NK cell-based therapies have shown promise for hematological cancer forms, but their use against solid tumors is hampered by their poor ability to infiltrate the tumor. NK cells release extracellular vesicles (EVs) containing cytolytic proteins, indicating that NK-cell derived EVs may have therapeutic potential. In this study, we compared the tumor-targeting potential of EVs derived from either primary NK cells or the NK cell lines NK-92 and KHYG-1 cultured in IL-15 alone or in combination with IL-12 and IL-18. Primary NK cells were also stimulated through the activating receptor CD16. Tumor cell apoptosis was measured using a panel of human colon, melanoma, glioblastoma, prostate, breast, and ovarian tumor cell line spheroids.

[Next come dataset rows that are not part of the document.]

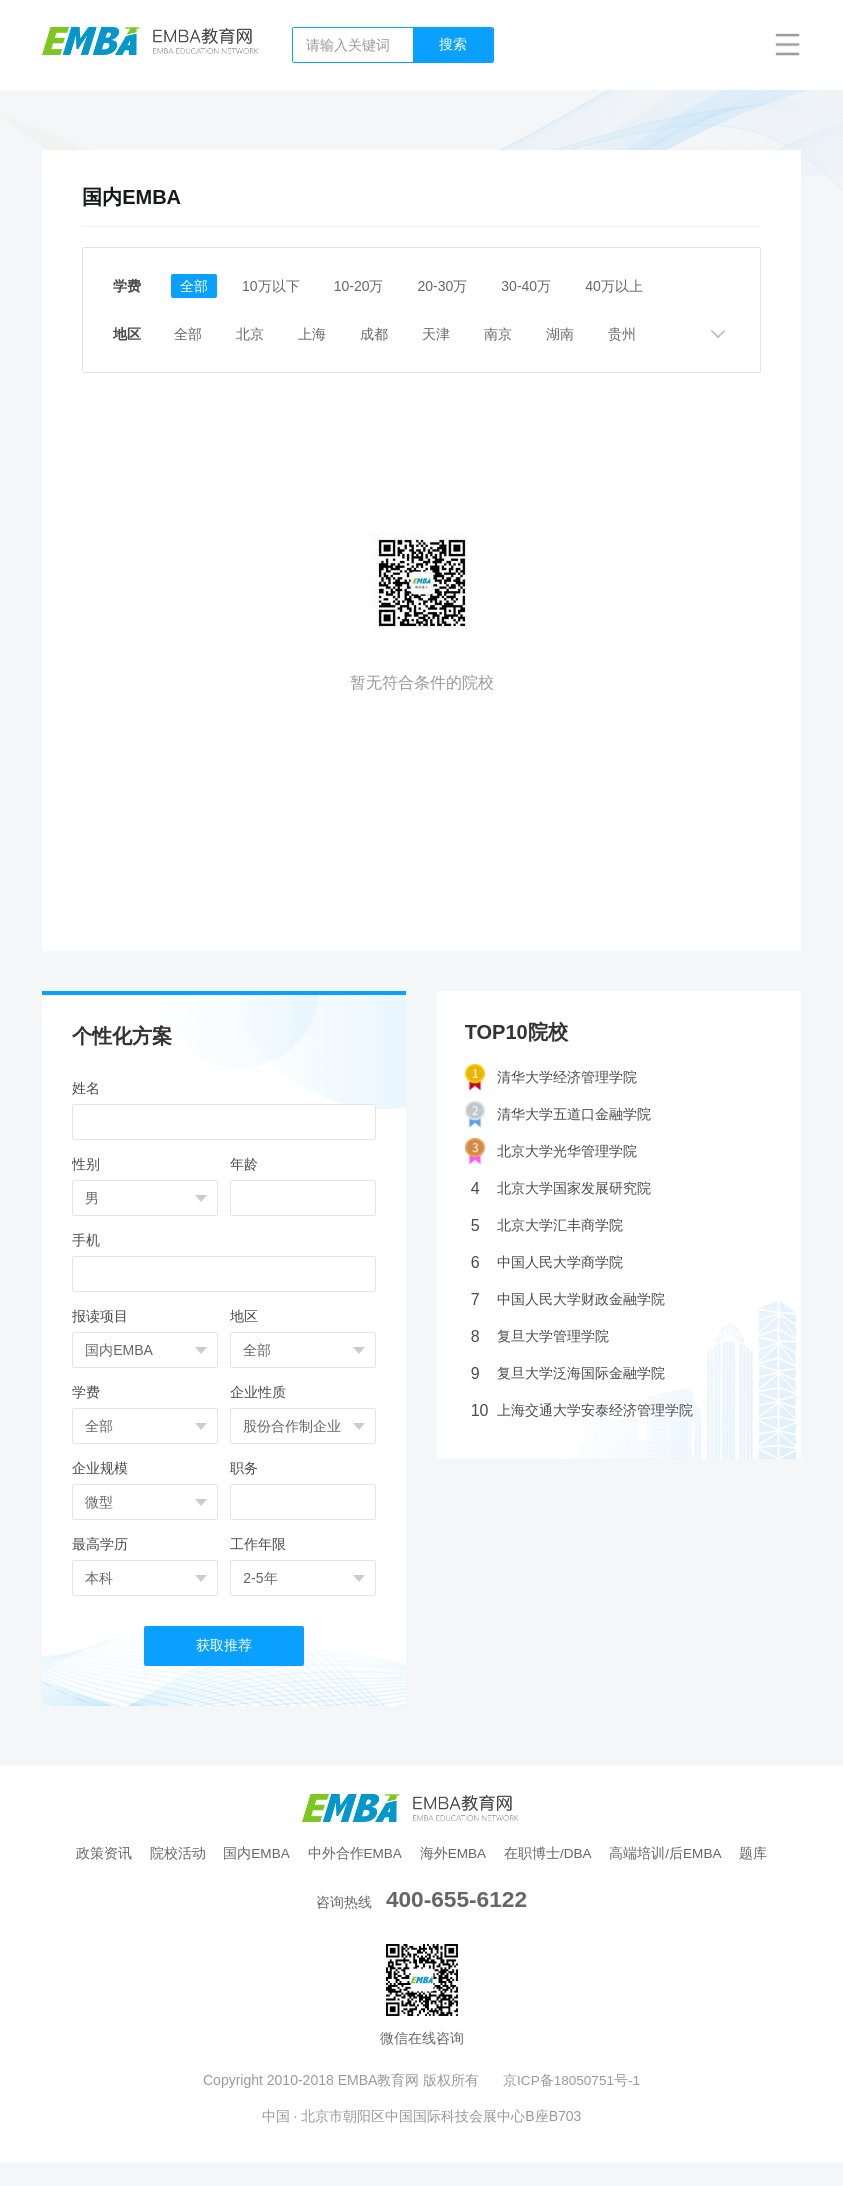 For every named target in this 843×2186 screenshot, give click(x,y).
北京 (261, 334)
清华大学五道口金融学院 (558, 1114)
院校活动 (193, 1854)
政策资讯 (117, 1854)
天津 (459, 334)
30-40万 (543, 286)
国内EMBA (275, 1854)
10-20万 (368, 286)
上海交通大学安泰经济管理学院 (582, 1410)
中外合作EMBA (377, 1854)
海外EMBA (478, 1854)
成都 (393, 334)
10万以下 (276, 286)
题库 (422, 1878)
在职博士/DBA (576, 1854)
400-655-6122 (456, 1922)
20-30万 (456, 286)
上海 (327, 334)
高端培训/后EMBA (698, 1854)
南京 (525, 334)
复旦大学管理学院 (540, 1336)
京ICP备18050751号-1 (572, 2104)
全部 (195, 286)
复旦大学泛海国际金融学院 (568, 1373)
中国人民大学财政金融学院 (568, 1299)
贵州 (657, 334)
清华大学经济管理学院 (551, 1077)
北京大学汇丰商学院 (547, 1225)
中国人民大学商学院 (547, 1262)
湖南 (591, 334)
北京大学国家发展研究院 (561, 1188)
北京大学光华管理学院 (551, 1151)
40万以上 (635, 286) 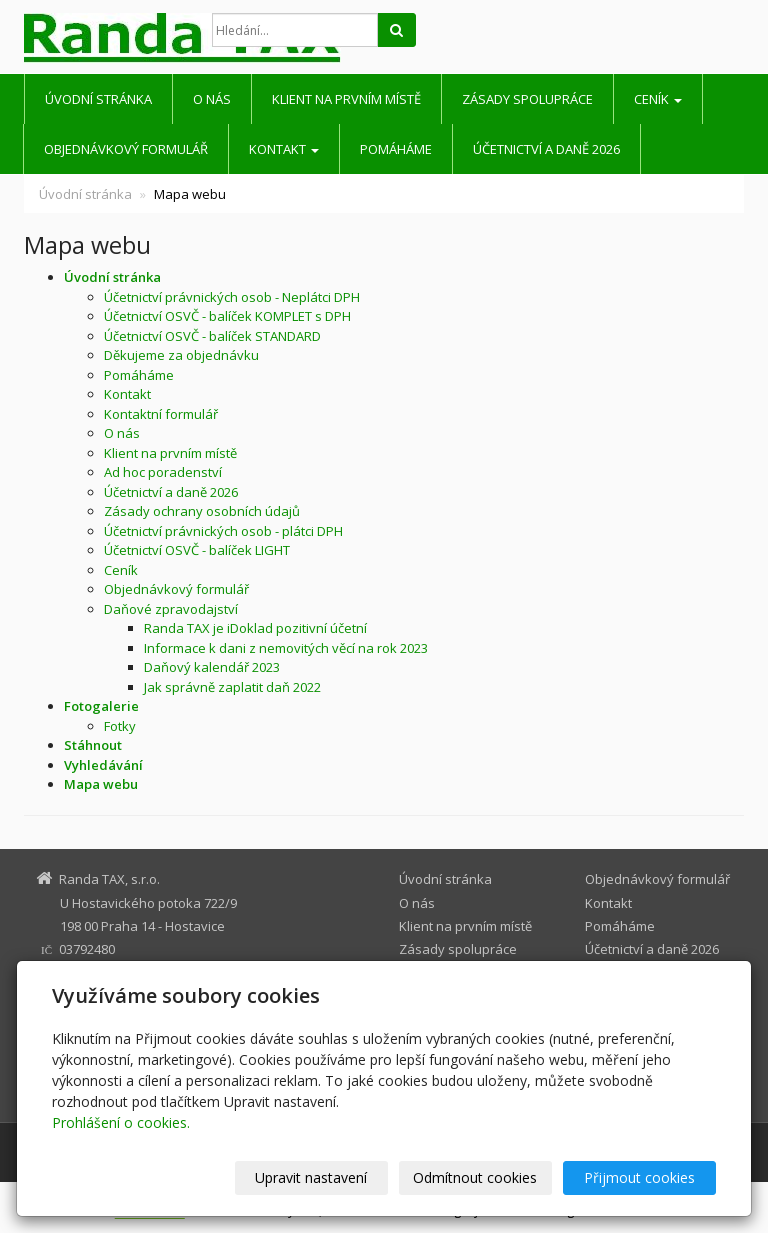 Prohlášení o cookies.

NK cells or NK-92 cells stimulated with IL-12, IL-15, and IL-18 generated EVs with higher efficiency than EVs from resting cells, although similar amounts of EVs were produced under both conditions. Proteomic analysis indicated similar distribution of cytolytic proteins in EVs from primary NK cells and NK-92, but lower levels in KHYG-1 EVs that translated into poor capacity for KHYG-1 EVs at targeting tumor cell lines. Further, we show that CD16-stimulated NK cells release low amounts of EVs devoid of cytolytic proteins. Importantly, EVs from cytokine-stimulated NK cells penetrate into the spheroid core, and tumor spheroid susceptibility to NK-cell derived EVs was linked to differential expression of the NKG2D ligands MICA/B, which was blocked with an anti-NKG2D antibody. We conclude that EVs from activated primary NK cells or NK-92 cells has the best potential to infiltrate and target solid tumors.